- **Provided material**:
- - -
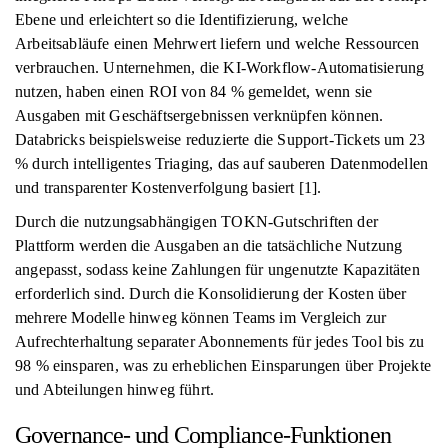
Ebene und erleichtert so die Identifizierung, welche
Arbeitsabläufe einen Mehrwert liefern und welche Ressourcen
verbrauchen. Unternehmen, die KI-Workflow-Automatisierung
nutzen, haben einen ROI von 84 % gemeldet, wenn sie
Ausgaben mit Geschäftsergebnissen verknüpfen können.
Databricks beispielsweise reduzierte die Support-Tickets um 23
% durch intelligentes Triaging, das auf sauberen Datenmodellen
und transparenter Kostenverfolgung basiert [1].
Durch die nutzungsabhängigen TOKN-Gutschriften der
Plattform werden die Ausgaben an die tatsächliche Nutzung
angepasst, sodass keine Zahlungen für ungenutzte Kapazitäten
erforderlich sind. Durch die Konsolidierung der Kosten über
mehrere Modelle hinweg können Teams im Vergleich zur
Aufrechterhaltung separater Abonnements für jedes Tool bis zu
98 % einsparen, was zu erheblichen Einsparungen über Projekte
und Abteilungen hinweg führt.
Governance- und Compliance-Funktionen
- - -
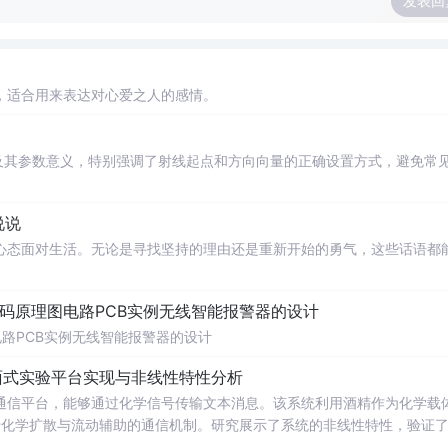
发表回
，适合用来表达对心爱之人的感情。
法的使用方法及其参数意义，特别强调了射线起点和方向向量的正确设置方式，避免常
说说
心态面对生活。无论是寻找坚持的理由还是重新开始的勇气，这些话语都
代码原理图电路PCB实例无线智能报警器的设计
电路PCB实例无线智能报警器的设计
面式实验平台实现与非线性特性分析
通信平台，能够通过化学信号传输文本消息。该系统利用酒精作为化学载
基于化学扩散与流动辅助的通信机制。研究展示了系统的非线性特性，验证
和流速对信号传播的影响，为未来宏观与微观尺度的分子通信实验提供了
- - -
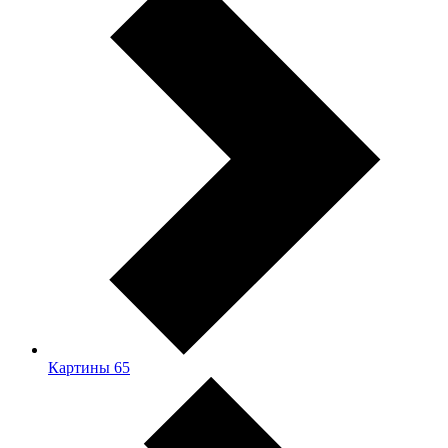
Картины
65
- - -
- **Exercise objective**:
Quote the data above from the line containing "Ebene und erleichtert" to the line containing "Governance- und Compliance-Funktionen", inclusive, and stop.

- **Answer to the problem**:
Ebene und erleichtert so die Identifizierung, welche
Arbeitsabläufe einen Mehrwert liefern und welche Ressourcen
verbrauchen. Unternehmen, die KI-Workflow-Automatisierung
nutzen, haben einen ROI von 84 % gemeldet, wenn sie
Ausgaben mit Geschäftsergebnissen verknüpfen können.
Databricks beispielsweise reduzierte die Support-Tickets um 23
% durch intelligentes Triaging, das auf sauberen Datenmodellen
und transparenter Kostenverfolgung basiert [1].
Durch die nutzungsabhängigen TOKN-Gutschriften der
Plattform werden die Ausgaben an die tatsächliche Nutzung
angepasst, sodass keine Zahlungen für ungenutzte Kapazitäten
erforderlich sind. Durch die Konsolidierung der Kosten über
mehrere Modelle hinweg können Teams im Vergleich zur
Aufrechterhaltung separater Abonnements für jedes Tool bis zu
98 % einsparen, was zu erheblichen Einsparungen über Projekte
und Abteilungen hinweg führt.
Governance- und Compliance-Funktionen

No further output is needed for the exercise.